MOHAMED SALIA TOURE A L’AUBE : “On ne dialogue pas pour faire semblant…”
Mohamed Salia Touré, ancien president du Conseil national de la jeunesse du Mali (CNJ), est sans conteste, l’une des figures de la jeunesse malienne. Après un premier mandat (2013-2017), il démissionne de la présidence du CNJ, alors qu’il venait d’être brillamment réélu pour un second mandat. Cependant, l’ancien president de l’organisation de la jeunesse reste très actif dans les milieux associatifs. Il est initiateur et animateur du “Grand Grin” espace d’échange citoyenne. Dans un entretien accordé à L’Aube, Mohamed Salia Touré, évoque le “Grand Grin” et des questions d’actualité, notamment la situation la situation sécuritaire et le dialogue national.

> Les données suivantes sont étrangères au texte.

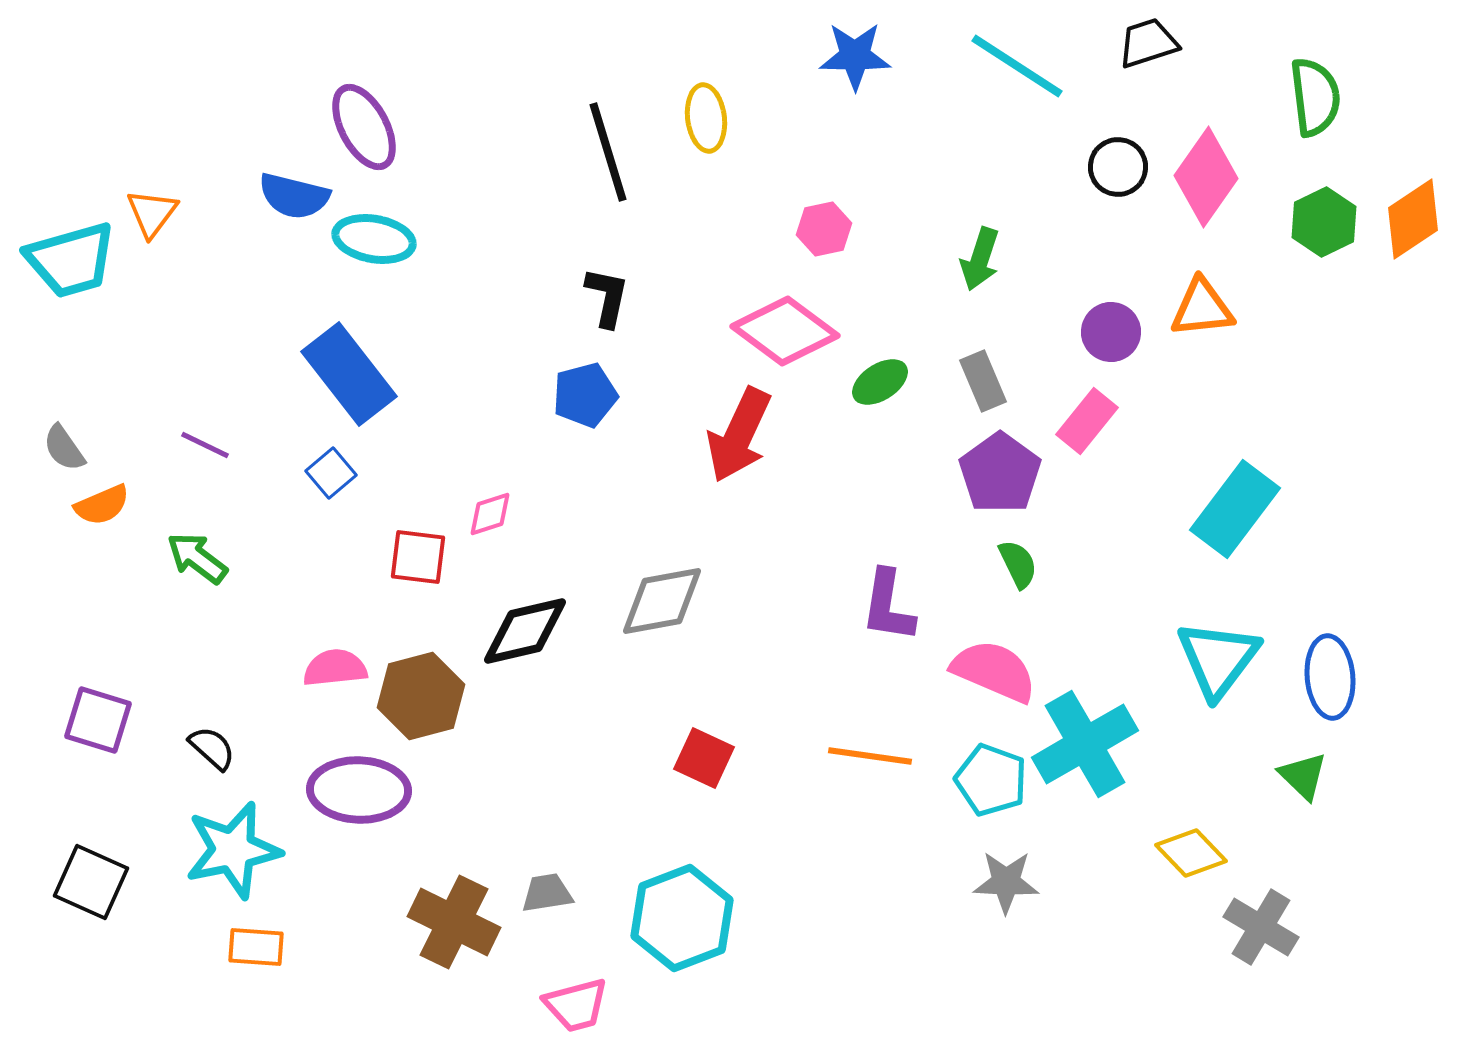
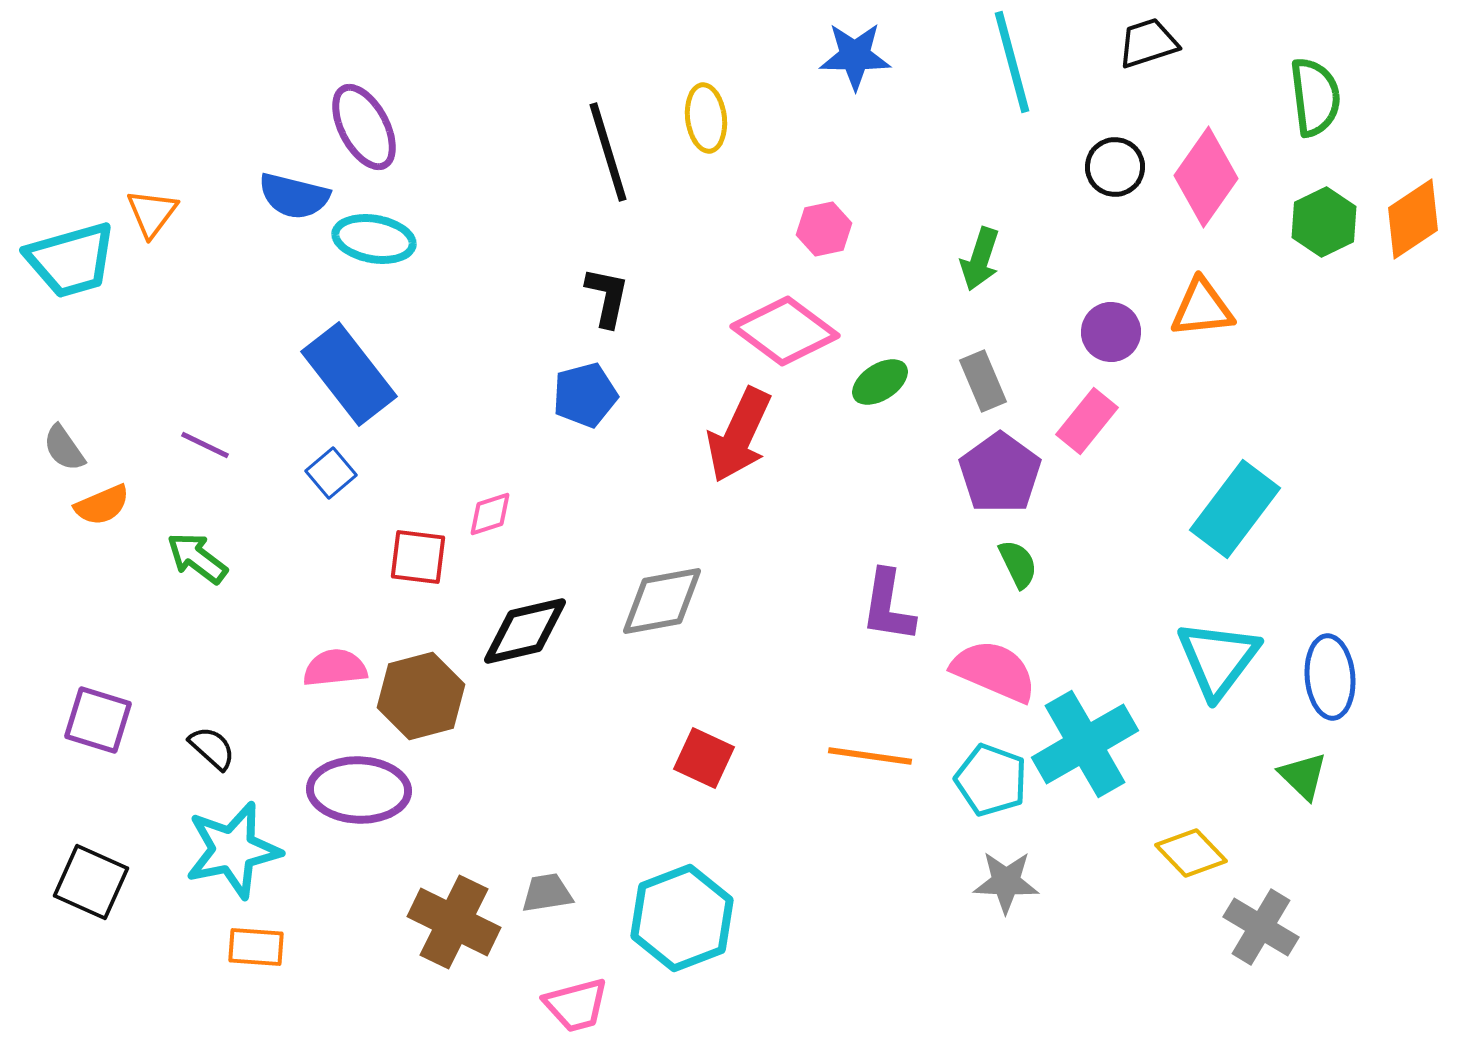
cyan line at (1017, 66): moved 5 px left, 4 px up; rotated 42 degrees clockwise
black circle at (1118, 167): moved 3 px left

L’Aube : Depuis quelques mois vous avez initiez des débats citoyens appelé «Grin». D’où est venue l’idée de ces « Grins » tournants ? Quel est l’objectif ?
Mohamed Salia Touré : De ce que devient la jeunesse malienne, nous faisons tous un constat amer d’immobilisme généralisé que nous avons tôt fait de confronter car, elle est source d’espoir pour le pays, et de ce fait elle représente une force de travail sur laquelle le pays compte énormément pour sa croissance et son développement. Mieux, pour sa souveraineté. Elle est aussi source de défis pour les gouvernants dans les domaines primordiaux de l’éducation, de l’orientation et de l’emploi stable et durable.
Le grand grin est un espace d’échange et de promotion d’une citoyenneté nouvelle en milieu jeune. J’objectif c’est d’amener les jeunes à rompre avec l’immobilisme ambiant et les accompagner dans un processus de changement de paradigme. Nous sommes convaincus que malgré des multiples défis au quotidien, les jeunes peuvent mieux s’organiser et prendre leur devenir et celui de leurs communautés en main.
A travers des informations et formations sur des sujets spécifiques d’intérêt collectif, permettre aux équipes de grins locaux de sensibiliser leurs paires à la citoyenneté responsable, à l’inclusion sociale et à la gouvernance communautaire avec des actions constructives visant au bien-être collectif.
Peut-on savoir combien de débats vous avez animé ? Les thèmes abordés ?
Nous sommes à ce jour à une cinquantaine de grins. Nous avons rencontré des jeunes des grins de six communes du district de Bamako mais également à Bougouni, à Ségou, à Koumantou et ailleurs dans au Mali. Nous avons également eu des rencontres à New York, à Abidjan et à Paris.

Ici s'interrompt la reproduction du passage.